··· DATA EXCERPTS

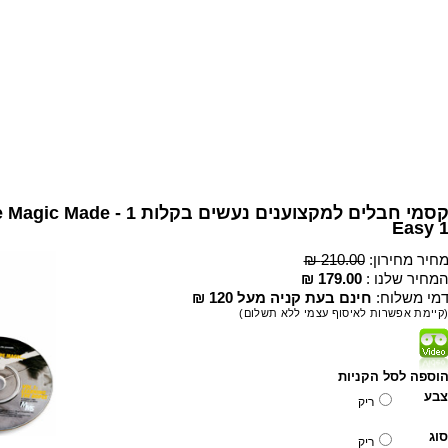
קסמי ח - Expert Rope Magic Made
Easy 
210.00 ₪
מחיר מחירון
179.00 ₪
המחיר שלנו 
דמי משלוח
חינם בעת קניה מעל 120 ₪
(קיימת אפשרות לאיסוף עצמי ללא תשלום
וספה לסל הקניות
צבע
ריק
סוג
ריק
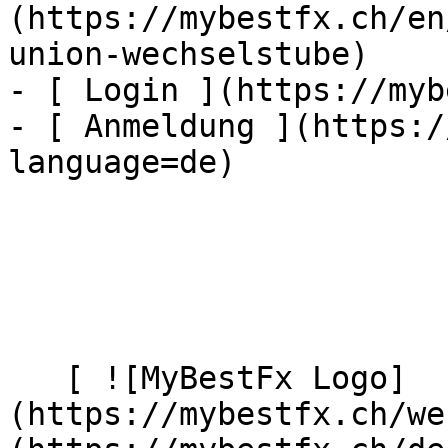
(https://mybestfx.ch/en
union-wechselstube)

- [ Login ](https://myb
- [ Anmeldung ](https:/
language=de)

   [ ![MyBestFx Logo]
(https://mybestfx.ch/we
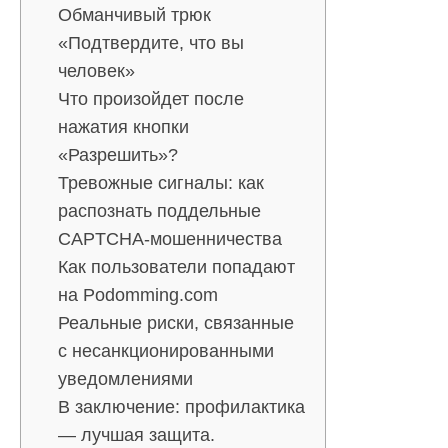
Обманчивый трюк
«Подтвердите, что вы
человек»
Что произойдет после
нажатия кнопки
«Разрешить»?
Тревожные сигналы: как
распознать поддельные
CAPTCHA-мошенничества
Как пользователи попадают
на Podomming.com
Реальные риски, связанные
с несанкционированными
уведомлениями
В заключение: профилактика
— лучшая защита.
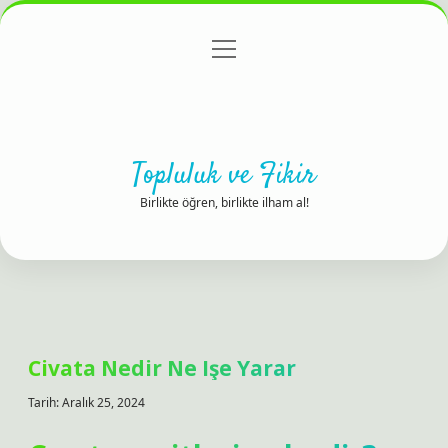
menüyü
Anasayfa
Gizlilik Politikası
Yasal Uyarı
aç
Hakkımızda
Topluluk ve Fikir
Birlikte öğren, birlikte ilham al!
Civata Nedir Ne Işe Yarar
Tarih: Aralık 25, 2024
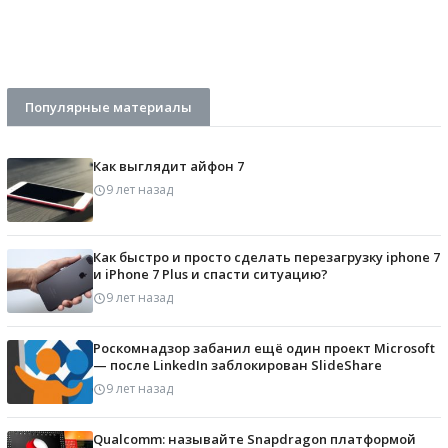
Популярные материалы
Как выглядит айфон 7
9 лет назад
Как быстро и просто сделать перезагрузку iphone 7
и iPhone 7 Plus и спасти ситуацию?
9 лет назад
Роскомнадзор забанил ещё один проект Microsoft
— после LinkedIn заблокирован SlideShare
9 лет назад
Qualcomm: называйте Snapdragon платформой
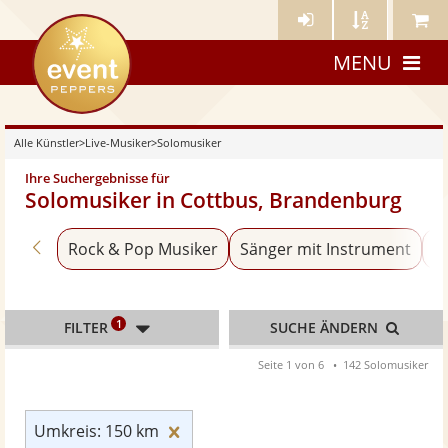
Künstler-
Künstler
Meine
eventpeppers
Login
A-
Künstle
MENU
Z
Alle Künstler
>
Live-Musiker
>
Solomusiker
Ihre Suchergebnisse für
Solomusiker in Cottbus, Brandenburg
Zurück zu «Live-Musiker»
Rock & Pop Musiker
Sänger mit Instrument
Bl
1
FILTER
SUCHE ÄNDERN
Seite 1 von 6
142 Solomusiker
Umkreis: 150 km zurücksetzen
Umkreis: 150 km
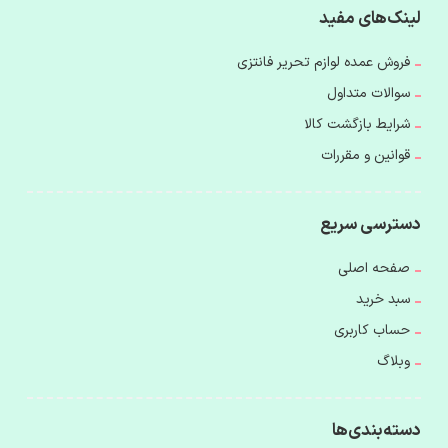
لینک‌های مفید
فروش عمده لوازم تحریر فانتزی
سوالات متداول
شرایط بازگشت کالا
قوانین و مقررات
دسترسی سریع
صفحه اصلی
سبد خرید
حساب کاربری
وبلاگ
دسته‌بندی‌ها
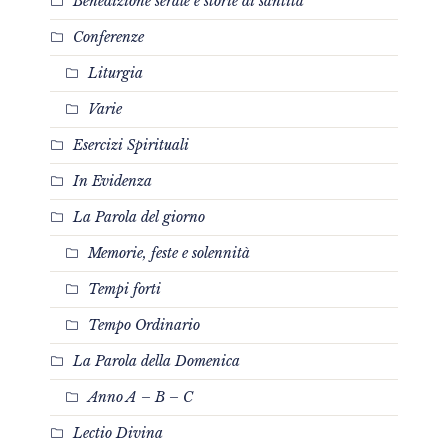
Benedizione serale e storie di santità
Conferenze
Liturgia
Varie
Esercizi Spirituali
In Evidenza
La Parola del giorno
Memorie, feste e solennità
Tempi forti
Tempo Ordinario
La Parola della Domenica
Anno A – B – C
Lectio Divina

······

_PROBLEM:_ Copy only the lines above from the one containing "Tarih: Aralık 25, 2024" through the one containing "Rock & Pop Musiker", both included. Leave out the pictures.

_SOLUTION TO THIS EXERCISE:_
Tarih: Aralık 25, 2024
Популярные материалы
Как выглядит айфон 7
9 лет назад
Как быстро и просто сделать перезагрузку iphone 7
и iPhone 7 Plus и спасти ситуацию?
9 лет назад
Роскомнадзор забанил ещё один проект Microsoft
— после LinkedIn заблокирован SlideShare
9 лет назад
Qualcomm: называйте Snapdragon платформой
Künstler-
Künstler
Meine
eventpeppers
Login
A-
Künstle
MENU
Z
Alle Künstler
>
Live-Musiker
>
Solomusiker
Ihre Suchergebnisse für
Solomusiker in Cottbus, Brandenburg
Zurück zu «Live-Musiker»
Rock & Pop Musiker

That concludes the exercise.